Murray acknowledges that fear of automation is real, particularly among organizations that have been managing certificates manually for years. Some IT teams worry about agent compatibility, or about environments where no ready-made automation path exists. GlobalSign’s LifeCycle X by GMO includes custom scripting capabilities and configurable templates for non-standard platforms, and the company has built out professional services to help organizations with initial ACME implementations, agent deployment, and platform configuration.

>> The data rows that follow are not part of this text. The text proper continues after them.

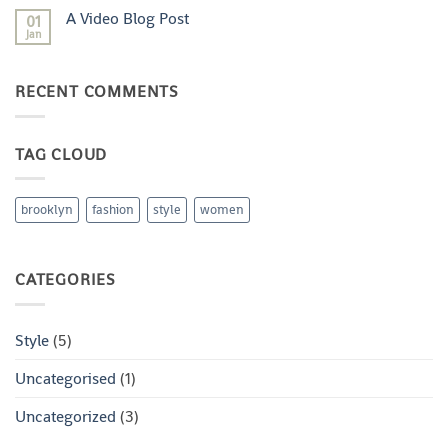
with
on
A
A Video Blog Post
01
A
Gallery
Simple
Jan
No
Blog
Comments
Post
on
A
RECENT COMMENTS
Video
Blog
Post
TAG CLOUD
brooklyn
fashion
style
women
CATEGORIES
Style
(5)
Uncategorised
(1)
Uncategorized
(3)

PKI expertise is scarce, and that matters

One factor that often gets overlooked in discussions of certificate management is the knowledge gap. PKI is specialized, and most organizations, particularly in the mid-market, do not have staff with deep expertise in it. Murray notes that even experienced IT professionals who know security well often lack familiarity with the specifics of certificate validation types, compliance requirements, and the technical trade-offs between different approaches.

That gap has been widening recently. The past year has seen significant compliance changes across SSL, code signing, and S/MIME certificates, driven by CA/Browser Forum decisions. Each change requires organizations to understand what is changing, why, and what steps they need to take. Organizations without a trusted advisor in the PKI space are often left trying to piece together requirements from forum discussions and vendor communications.

Murray argues that this is one area where specialization matters. GlobalSign focuses on PKI, which means its sales and solutions engineering teams can work through specific customer environments in depth. For a mid-market organization, engaging with a CA that understands the full range of certificate use cases, from web servers to code signing to device certificates, is a different experience than working with a generalist IT services firm.

The window to prepare is narrowing

The 200-day threshold takes effect on March 15, and the steps after that follow on a fixed schedule. For organizations still managing certificates manually, that schedule leaves limited time to build out the processes, tooling, and internal knowledge needed to keep up.

The path Murray recommends is consistent regardless of organization size: start with discovery to understand what you have, identify which platforms are candidates for automation, apply the 80/20 rule to bring as many certificates under automated management as possible, and address the remaining edge cases over time. For most mid-market organizations, some version of ACME combined with a SAN-based licensing model provides a workable starting point without requiring major upfront investment.

The organizations that treat this as a future problem are running out of runway.